In [10]:
import pandas as pd
import numpy as np
from sklearn.model_selection import train_test_split
from sklearn.preprocessing import StandardScaler

In [11]:
df=pd.read_csv('E:\Customer-churn-prediction\data\WA_Fn-UseC_-Telco-Customer-Churn.csv')

Missing values were caused by customers with zero tenure

In [12]:
df['TotalCharges'] = pd.to_numeric(df['TotalCharges'], errors='coerce')
df['TotalCharges'].fillna(df['TotalCharges'].median(), inplace=True)

The behavior will change in pandas 3.0. This inplace method will never work because the intermediate object on which we are setting values always behaves as a copy.

For example, when doing 'df[col].method(value, inplace=True)', try using 'df.method({col: value}, inplace=True)' or df[col] = df[col].method(value) instead, to perform the operation inplace on the original object.


  df['TotalCharges'].fillna(df['TotalCharges'].median(), inplace=True)


Encode the target variable

In [13]:
df['Churn']=df['Churn'].apply(lambda x: 1 if x=='Yes' else 0)

Drop not usefull columns

In [14]:
df=df.drop(columns=['customerID'],inplace=False)

Identify numerical and categorical columns

In [15]:
cat_col=df.select_dtypes(include=['object']).columns.tolist()
num_col=df.select_dtypes(include=['int64','float64']).columns.tolist()

One-Hot Encode categorical features 

In [16]:
df_encoded=pd.get_dummies(df,columns=cat_col,drop_first=True)

Train-Test Split

In [17]:
X=df_encoded.drop('Churn',axis=1)
y=df_encoded['Churn']

X_train, X_test, y_train, y_test = train_test_split(X, y, test_size=0.2, random_state=42, stratify=y)

In [18]:
feature_names=X.columns

Feature scaling

In [19]:
scaler=StandardScaler()
X_train_scaled=scaler.fit_transform(X_train)
X_test_scaled=scaler.transform(X_test)

Saving the data

In [20]:
import joblib
joblib.dump(scaler, 'E:/Customer-churn-prediction/models/scaler.pkl')
joblib.dump(feature_names, 'E:/Customer-churn-prediction/models/feature_names.pkl')

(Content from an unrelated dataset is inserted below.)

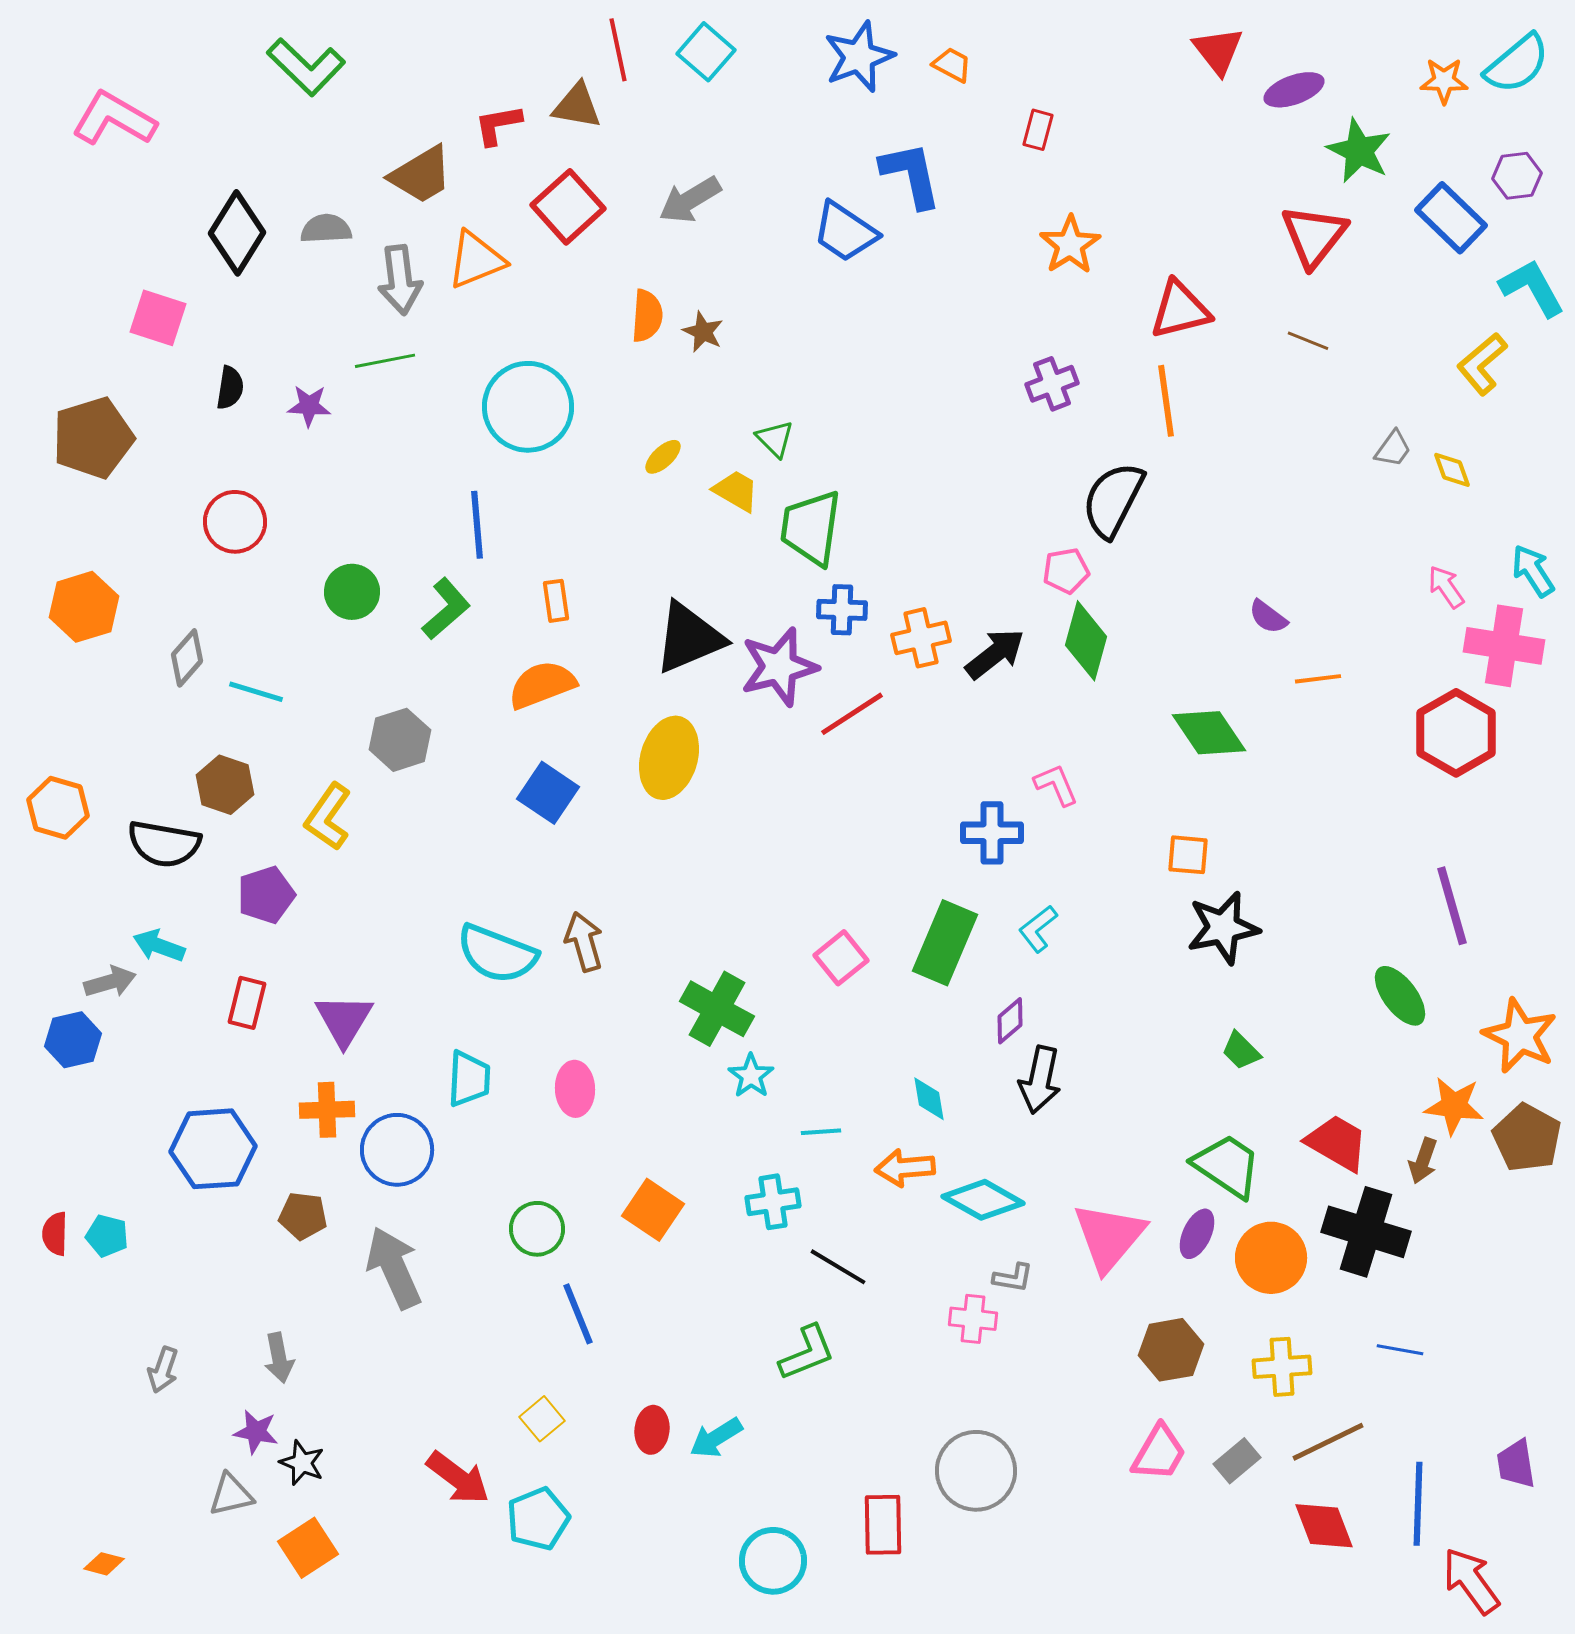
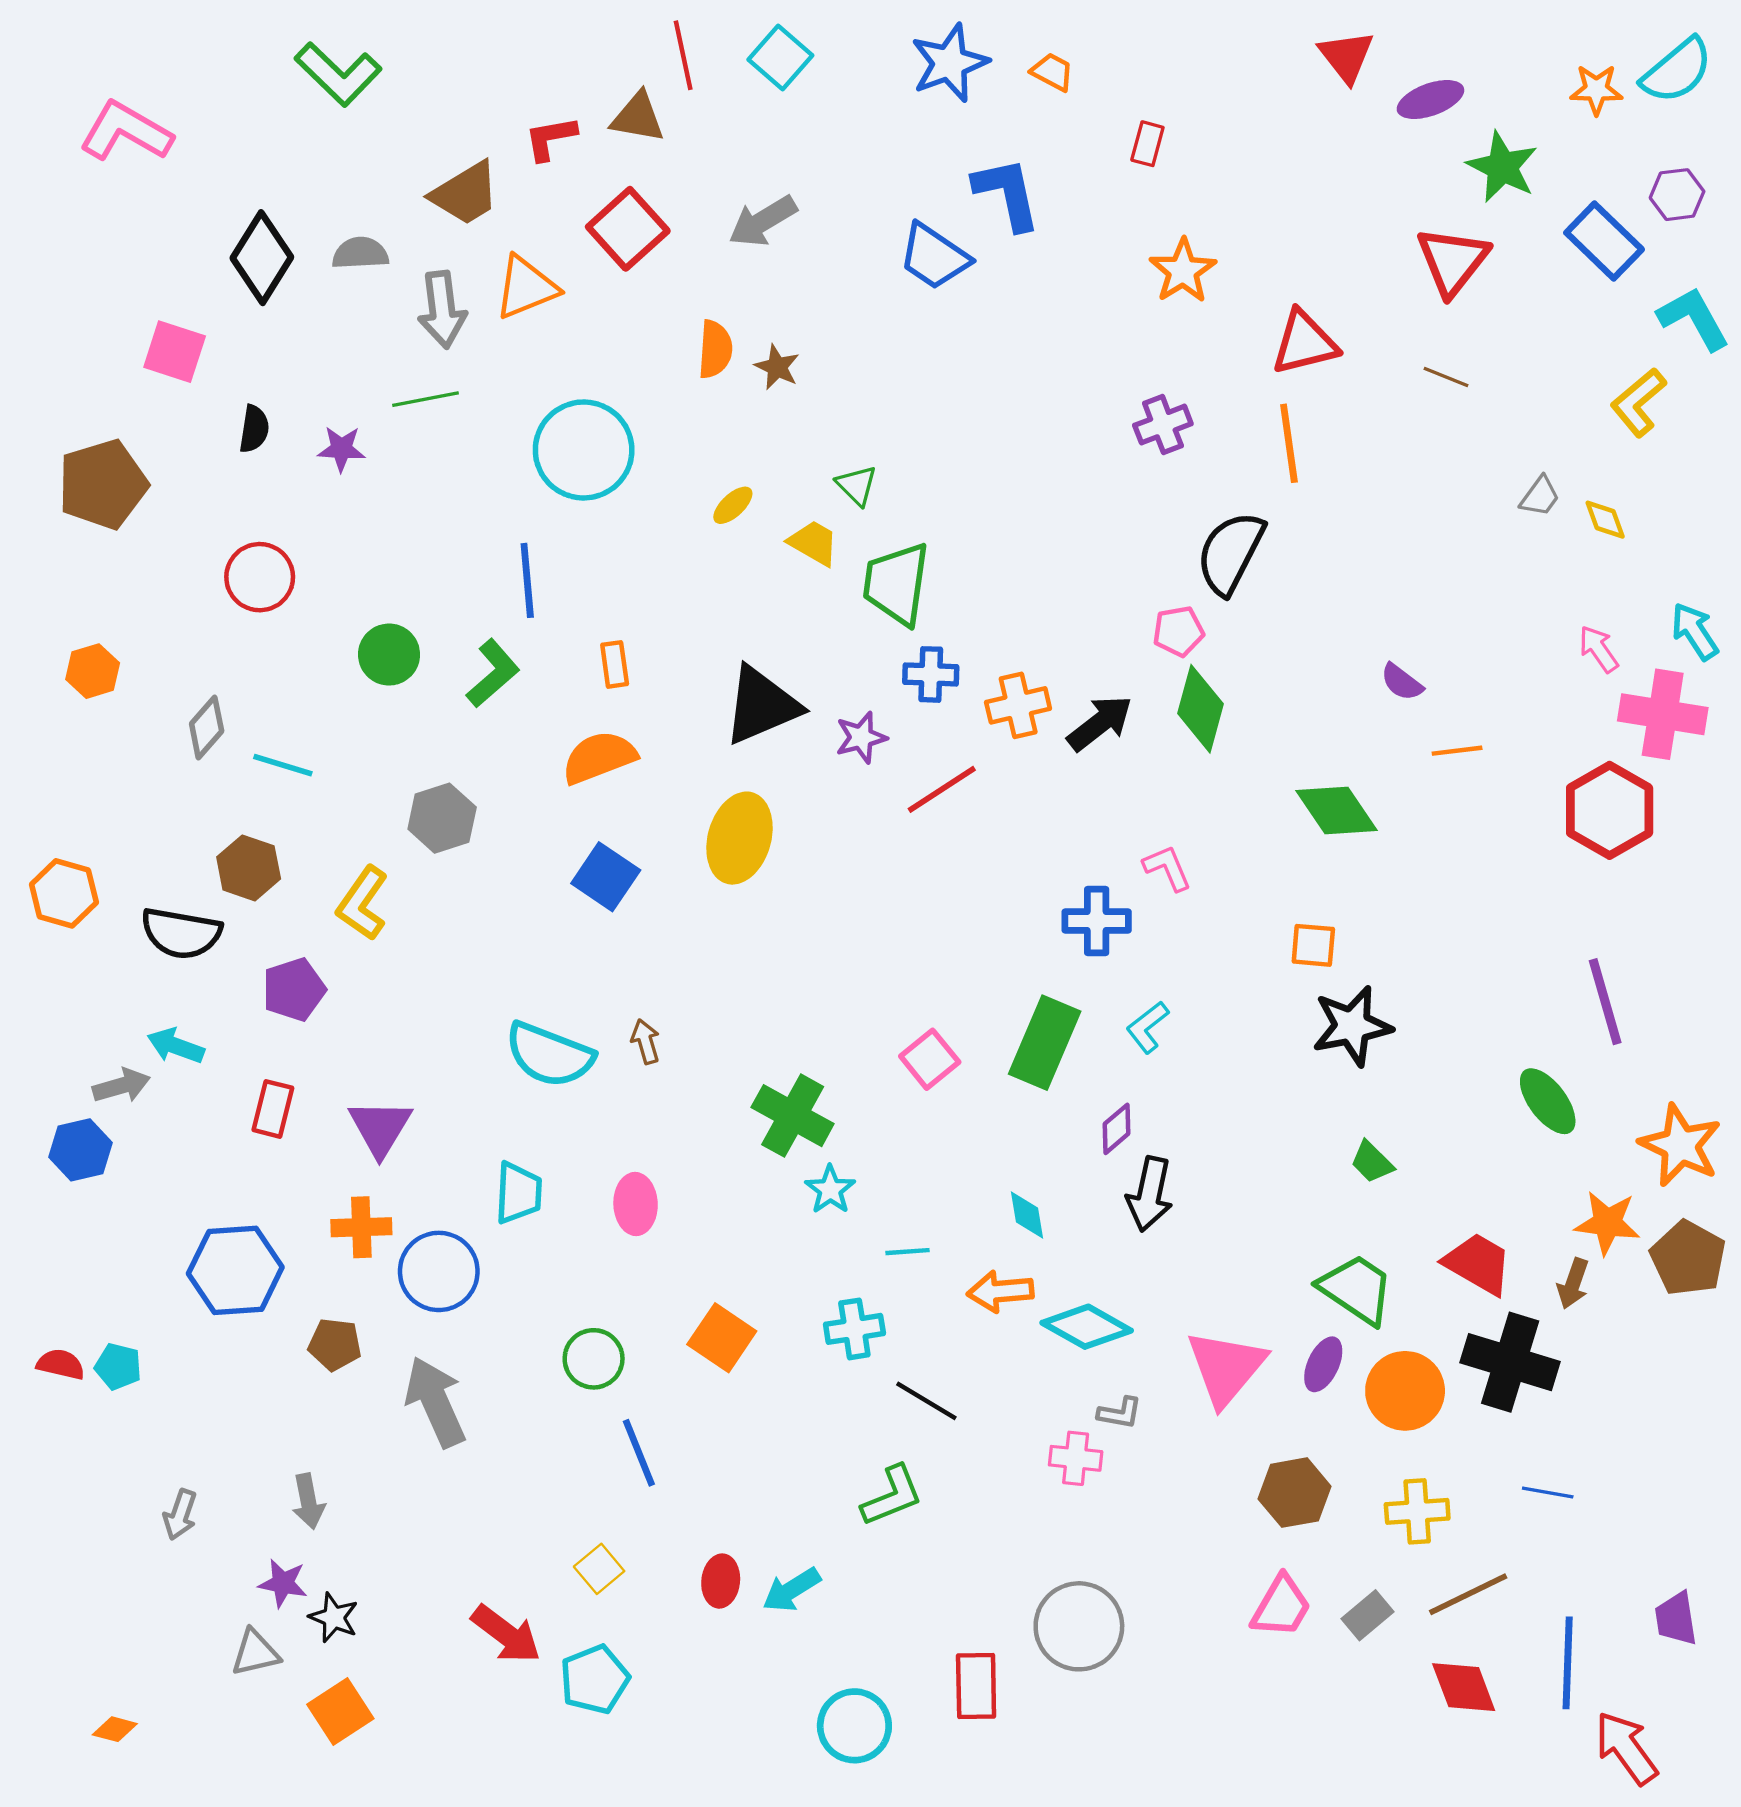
orange hexagon: (84, 607) -> (93, 671), size x0.7
purple star: (779, 667) -> (861, 737), size x0.6
brown arrow: (584, 942) -> (646, 1041), size x0.7
red semicircle: (55, 1234) -> (61, 1364), turned 102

['E:/Customer-churn-prediction/models/feature_names.pkl']

In [21]:
X_train_scaled.shape,X_test_scaled.shape

((5634, 30), (1409, 30))

In [22]:
np.save("E:/Customer-churn-prediction/data/X_train_scaled.npy", X_train_scaled)
np.save("E:/Customer-churn-prediction/data/X_test_scaled.npy", X_test_scaled)
y_train.to_csv("E:/Customer-churn-prediction/data/y_train.csv", index=False)
y_test.to_csv("E:/Customer-churn-prediction/data/y_test.csv", index=False)

## Feature Engineering Summary

In this notebook, raw customer data was transformed into a clean, model-ready format.

Key steps performed:
- Missing values were handled appropriately.
- Categorical variables were encoded into numerical representations.
- Numerical features were scaled to ensure compatibility with machine learning models.
- The final dataset is suitable for supervised learning without data leakage.

This dataset will be used in the next phase: model training and evaluation.